Sometimes children are forced to grow up quickly when their family life is radically changed due to illness, death or natural disasters. Paula Montal Fornés’s childhood ended abruptly when her father died when she was 10. The family lived in the Spanish seaside village of Arenys de Mar in the early 19th century.
After her father’s death, Paula was forced to end her education and find work to help her mother support her four younger siblings. Editor Bernard Bangley writes in “Butler’s Lives of the Saints” that this was a troubled era in Spanish history and there were few opportunities for poor women to get an education and find work. 
At the age of 11 Paula went to work as a lace maker to add to the family income. She soon found herself helping other girls and teaching them lace making. During these difficult years, Paula became prayerful and more aware of the suffering of others. She discovered that she had the gift of teaching and so began to teach the young girls the catechism and the basics of Christianity.
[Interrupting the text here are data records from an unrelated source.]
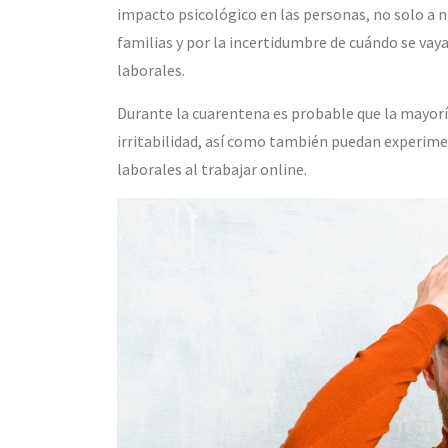
impacto psicológico en las personas, no solo a n
familias y por la incertidumbre de cuándo se vay
laborales.
Durante la cuarentena es probable que la mayorí
irritabilidad, así como también puedan experimen
laborales al trabajar online.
As she grew into young adulthood, Paula became aware that a woman who was not well educated was not prepared for life. Author Sarah Gallick writes in “The Big Book of Women Saints” that Paula believed that women were the essential element in the transformation of society, especially through the family. She saw few opportunities for women to obtain an education.
Author Jean Heimann writes that Paula believed that women needed an education to prepare them for life. At that time, women were treated as subordinate to men, and Paula believed this was a factor in the breakdown of the family unit. She felt called by God to do something about this educational inequality.
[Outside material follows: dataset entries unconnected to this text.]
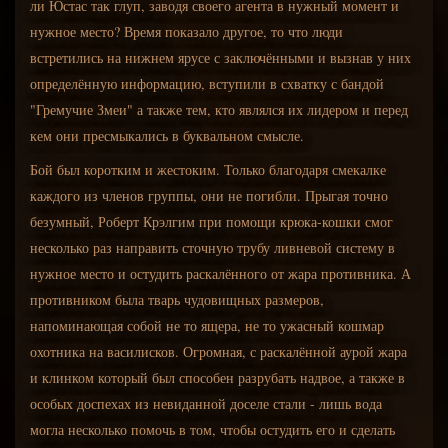
ли Юстас так глуп, заводя своего агента в нужный момент и
нужное место? Время показало другое, то что люди
встретились на нижнем ярусе с заключёнными и вызнав у них
определённую информацию, вступили в схватку с бандой
"Гремучие Змеи" а также тем, кто являлся их лидером и перед
кем они пресмыкались в буквальном смысле.
Бой был коротким и жестоким. Только благодаря смекалке
каждого из членов группы, они не погибли. Прыгая точно
безумный, Роберт Крэлгим при помощи крюка-кошки смог
несколько раз направить сточную трубу ливневой систему в
нужное место и остудить раскалённого от жара противника. А
противником была тварь чудовищных размеров,
напоминающая собой не то ящера, не то ужасный кошмар
охотника на василисков. Огромная, с раскалённой аурой жара
и клинком который был способен разрубать надвое, а также в
особых доспехах из невиданной доселе стали - лишь вода
могла несколько помочь в том, чтобы остудить его и сделать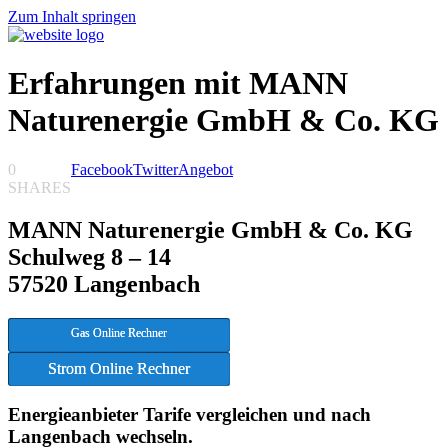
Zum Inhalt springen
Erfahrungen mit MANN
Naturenergie GmbH & Co. KG
0
Facebook
Twitter
Angebot
SHARES
MANN Naturenergie GmbH & Co. KG
Schulweg 8 – 14
57520 Langenbach
Gas Online Rechner
Strom Online Rechner
Energieanbieter Tarife vergleichen und nach
Langenbach wechseln.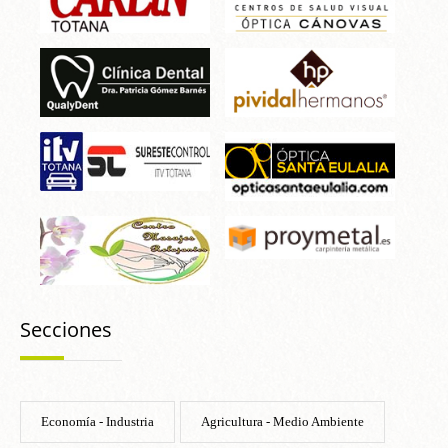
Secciones
Economía - Industria
Agricultura - Medio Ambiente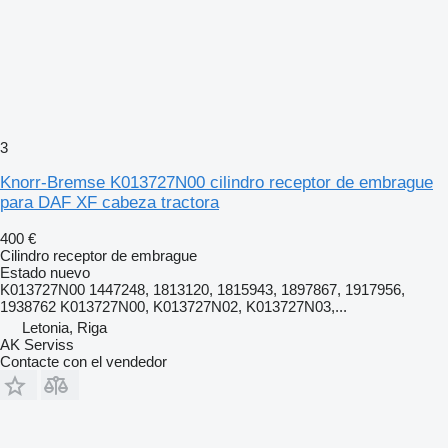
3
Knorr-Bremse K013727N00 cilindro receptor de embrague
para DAF XF cabeza tractora
400 €
Cilindro receptor de embrague
Estado
nuevo
K013727N00 1447248, 1813120, 1815943, 1897867, 1917956,
1938762 K013727N00, K013727N02, K013727N03,...
Letonia, Riga
AK Serviss
Contacte con el vendedor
In 1829, Paula moved to Figueras, a border city between Spain and France, and with her friend, Inés Busquets, opened her first school for girls. The school had broad educational programs, which even surpassed those offered in schools for boys. This school was a success and led to other schools established in 1842 and 1846.
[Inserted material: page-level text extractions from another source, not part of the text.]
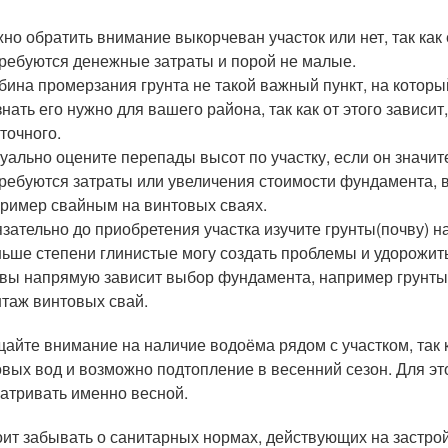
но обратить внимание выкорчеван участок или нет, так как 
ребуются денежные затраты и порой не малые.
бина промерзания грунта не такой важный пункт, на которы
знать его нужно для вашего района, так как от этого завис
точного.
уально оцените перепады высот по участку, если он значит
ребуются затраты или увеличения стоимости фундамента, в
ример свайным на винтовых сваях.
зательно до приобретения участка изучите грунты(почву) н
ьше степени глинистые могу создать проблемы и удорожить
вы напрямую зависит выбор фундамента, например грунты
таж винтовых свай.
айте внимание на наличие водоёма рядом с участком, так к
овых вод и возможно подтопление в весенний сезон. Для это
атривать именно весной.
оит забывать о санитарных нормах, действующих на застройк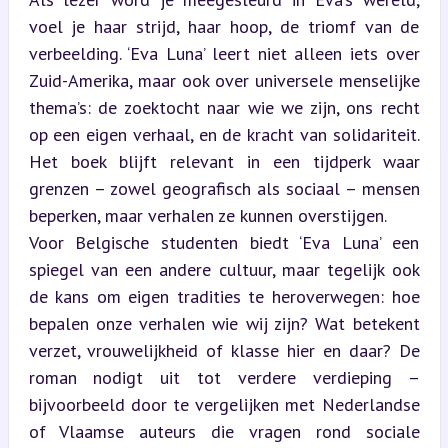
voel je haar strijd, haar hoop, de triomf van de 
verbeelding. ‘Eva Luna’ leert niet alleen iets over 
Zuid-Amerika, maar ook over universele menselijke 
thema’s: de zoektocht naar wie we zijn, ons recht 
op een eigen verhaal, en de kracht van solidariteit. 
Het boek blijft relevant in een tijdperk waar 
grenzen – zowel geografisch als sociaal – mensen 
beperken, maar verhalen ze kunnen overstijgen.  

Voor Belgische studenten biedt ‘Eva Luna’ een 
spiegel van een andere cultuur, maar tegelijk ook 
de kans om eigen tradities te heroverwegen: hoe 
bepalen onze verhalen wie wij zijn? Wat betekent 
verzet, vrouwelijkheid of klasse hier en daar? De 
roman nodigt uit tot verdere verdieping – 
bijvoorbeeld door te vergelijken met Nederlandse 
of Vlaamse auteurs die vragen rond sociale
When Paula opened her second school in her hometown of Arenys de Mar in 1842, she was guided by the Piarist Fathers of Mataró. The Piarists were founded by Joseph Calasanz, a Spanish nobleman who established the first free public school in Europe. Paula was drawn to the Calasanz spirituality and rules and they formed her ideas for establishing her own religious congregation.
As she made plans to establish her third school, she was also ready to put into place the structure of her newly formed Congregation. A pivotal date in her life occurred on Feb. 2, 1847 when she made her profession as a Daughter of Mary Religious of the Pious Schools, along with three companions. The order is now known as the Sisters of the Pious Schools. Gallick writes that the sisters take a fourth vow to dedicate themselves to teaching. When Paula took her final vows, she became Paula of Saint Joseph of Calasanz.
Paula was not elected General Superior or even Assistant General of her new congregation. Instead, for the next 30 years, she was active in establishing schools in seven different cities. Heimann writes that the last school she personally founded was in the poor, small town of Olesa de Montserrat, at the foot of the Monastery of Our Lady of Montserrat. It became her favorite school and she stayed there until her death in 1889.
Heimann describes Mother Paula Montal’s spirituality as being driven by two elements: her participation in the Calasanz spirituality and her unique educational charism focused on the complete Christian education of women. 
“The Pious School Sisters” received papal approval from Pope Pius IX in 1860. Today, the congregation has more than 800 Sisters, spread out over 112 communities, educating some 30,000 students in 19 countries. 
Mother Paula Montal Fornés de San José de Calasanz was beatified in 1993 by Pope John Paul II and canonized in 2001. Her feast day is Feb. 26.